Hopes of making that elusive breakthrough have been hit this year by setbacks. James Ryan switched allegiances to the county hurlers early in the season. As the qualifier series has grown frantic this month, hurling commitments have drawn in Stephen Lucey and Mark O’Riordan as well. And then there is the ruinous streak of injuries that has plagued the squad, claiming their totemic midfielder John Galvin as its most high-profile victim.
“I’ve been involved in football a long time and I’ve never seen anything like the injuries we’ve had. We had to play Jim O’Donovan against Kerry when he was half injured and aggravated it. We brought on Eoin Joy in that game and he was gone a few minutes later with an injury. It’s been that sort of year.
“Losing the experienced lads has been a killer. You might get away without one, but not when you take four away. You can’t replace someone like Galvin, he always puts on his championship hat and performs.”
The task was made all the more difficult with the manner of their opening championship defeat. Limerick have prided themselves in handing Kerry vigorous tests in recent years but last month they were convincingly beaten by 11 points. Coupled with Waterford’s 18-point loss to Cork the following day, it was a weekend when football in the province took a battering. Yet Fitzgerald does not feel those views carry much currency.

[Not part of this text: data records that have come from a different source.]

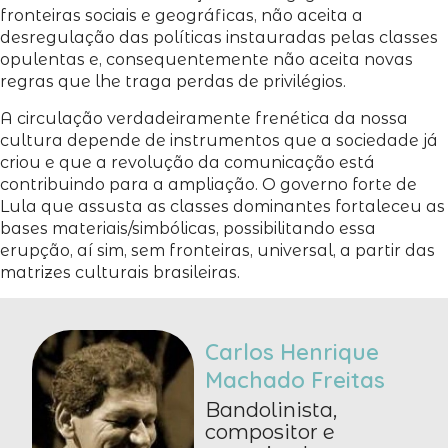
fronteiras sociais e geográficas, não aceita a
desregulação das políticas instauradas pelas classes
opulentas e, consequentemente não aceita novas
regras que lhe traga perdas de privilégios.
A circulação verdadeiramente frenética da nossa
cultura depende de instrumentos que a sociedade já
criou e que a revolução da comunicação está
contribuindo para a ampliação. O governo forte de
Lula que assusta as classes dominantes fortaleceu as
bases materiais/simbólicas, possibilitando essa
erupção, aí sim, sem fronteiras, universal, a partir das
matrizes culturais brasileiras.
Carlos Henrique
Machado Freitas
Bandolinista,
compositor e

“Teams in other provinces aren’t up against the same quality. Munster has the two best teams in the country. Who else is there? Maybe Dublin, Ulster and Connacht are much of a muchness.
“We were very disappointed by the loss to Kerry but it’s not really a big surprise is it that it was the big two in the final this year? Clare are the only one in the last 75 years to have won other than them. That says it all.”
Limerick returned to the training ground after that debacle and got back to work. The fruits of that labour were seen in last week’s win over Offaly and tonight’s battle with Waterford is one Fitzgerald is relishing. This may not have been a job he expected. But it is one he is savouring.